═══ DATA ═══

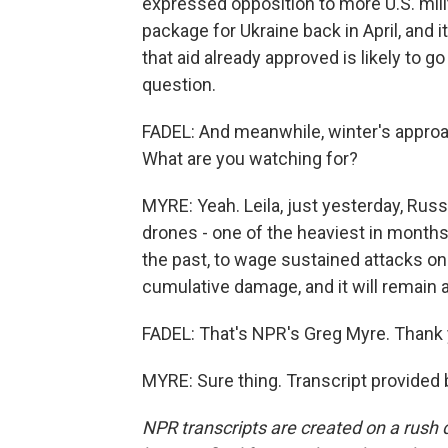
expressed opposition to more U.S. milit
package for Ukraine back in April, and it
that aid already approved is likely to 
question.
FADEL: And meanwhile, winter's approa
What are you watching for?
MYRE: Yeah. Leila, just yesterday, Russ
drones - one of the heaviest in months.
the past, to wage sustained attacks on 
cumulative damage, and it will remain a 
FADEL: That's NPR's Greg Myre. Thank 
MYRE: Sure thing. Transcript provided
NPR transcripts are created on a rush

═══

### TASK INSTRUCTIONS
Print the line that contains "the past, to wage sustained attacks on", then every later line of the entries above up to and including the last, all exactly as written.

### RESPONSE AREA
the past, to wage sustained attacks on 
cumulative damage, and it will remain a 
FADEL: That's NPR's Greg Myre. Thank 
MYRE: Sure thing. Transcript provided
NPR transcripts are created on a rush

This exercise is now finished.